The result, as has been well reported, is a sharp rise in enrolment rates across many African and Asian countries. But the problem has been a widespread, but largely anecdotal, perception that educational achievement has fallen. In my visits to Uganda in the last few years, I kept on hearing complaints about overcrowded schools, a lack of textbooks and poor teacher-children ratios.
Despite pledges of increased funding for education from international donors to support improved access, the money often didn't seem to percolate down to the schools where it was needed. This is also the story in India. Enrolment rates are now running at about 95%, and a new tax has been introduced to pay for universal primary education.
But Rukmini Banerji, director of an NGO, Pratham, discovered disturbing signs that children didn't seem to benefiting. The children may have been at school, but what were they actually learning​? No one seemed to know. The only assessment the government carried out was a national sample once every three to four years, but it didn't cover all educational districts. So six years ago, Pratham took on the enormous task of finding out what Indian children were learning.

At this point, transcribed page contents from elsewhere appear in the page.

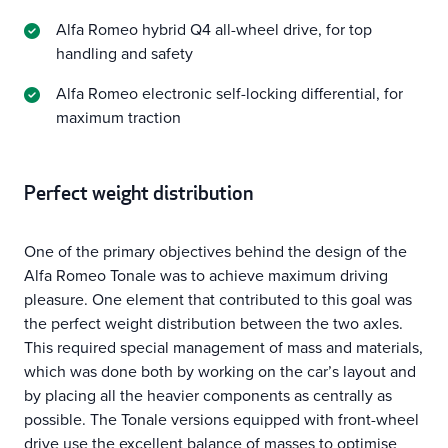
Alfa Romeo hybrid Q4 all-wheel drive, for top
handling and safety
Alfa Romeo electronic self-locking differential, for
maximum traction
Perfect weight distribution
One of the primary objectives behind the design of the
Alfa Romeo Tonale was to achieve maximum driving
pleasure. One element that contributed to this goal was
the perfect weight distribution between the two axles.
This required special management of mass and materials,
which was done both by working on the car’s layout and
by placing all the heavier components as centrally as
possible. The Tonale versions equipped with front-wheel
drive use the excellent balance of masses to optimise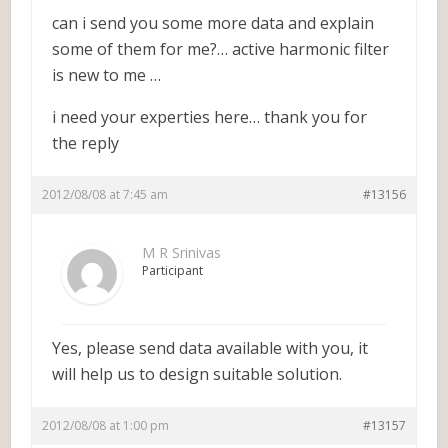
can i send you some more data and explain
some of them for me?… active harmonic filter
is new to me …
i need your experties here… thank you for
the reply
2012/08/08 at 7:45 am
#13156
M R Srinivas
Participant
Yes, please send data available with you, it
will help us to design suitable solution.
2012/08/08 at 1:00 pm
#13157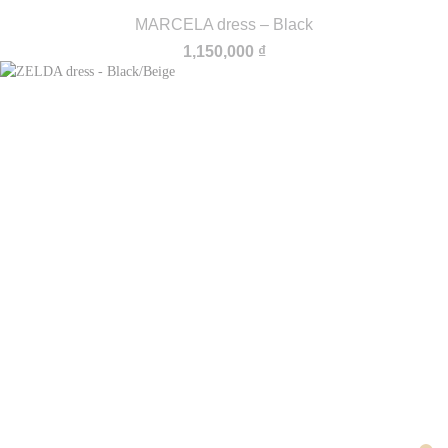
MARCELA dress – Black
1,150,000
₫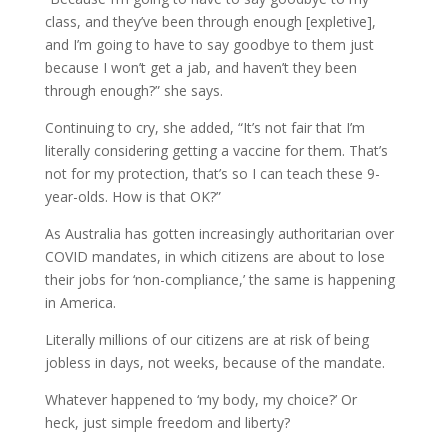
class, and they’ve been through enough [expletive],
and I’m going to have to say goodbye to them just
because I won’t get a jab, and haven’t they been
through enough?” she says.
Continuing to cry, she added, “It’s not fair that I’m
literally considering getting a vaccine for them. That’s
not for my protection, that’s so I can teach these 9-
year-olds. How is that OK?”
As Australia has gotten increasingly authoritarian over
COVID mandates, in which citizens are about to lose
their jobs for ‘non-compliance,’ the same is happening
in America.
Literally millions of our citizens are at risk of being
jobless in days, not weeks, because of the mandate.
Whatever happened to ‘my body, my choice?’ Or
heck, just simple freedom and liberty?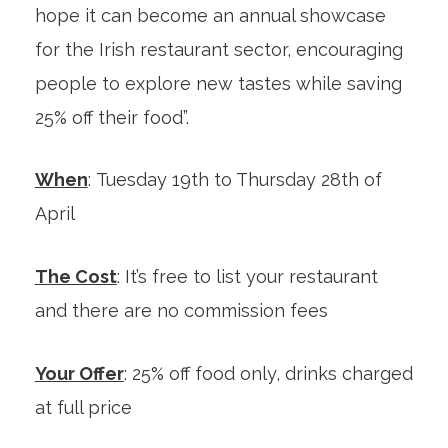
hope it can become an annual showcase
for the Irish restaurant sector, encouraging
people to explore new tastes while saving
25% off their food”.
When
: Tuesday 19th to Thursday 28th of
April
The Cost
: It’s free to list your restaurant
and there are no commission fees
Your Offer
: 25% off food only, drinks charged
at full price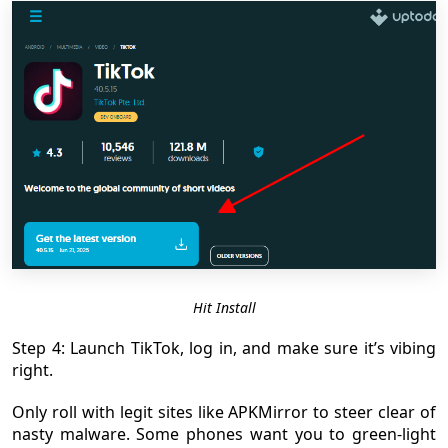
Hit Install
Step 4: Launch TikTok, log in, and make sure it’s vibing
right.
Only roll with legit sites like APKMirror to steer clear of
nasty malware. Some phones want you to green-light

The results were horrifying. Some 50% of children after five years in school could not read at the level expected after two years of schooling; millions of children were falling behind and being consigned to educational failure (all the international studies show that once kids fall behind – fail to learn the alphabet properly, for example – it is very difficult for them to catch up).
In bald figures, of India's 200 million children, 195 million are now in school but fewer than 100 million are actually learning to read and do basic maths. They may be in school for five hours a day, but it is not doing them or the country much good.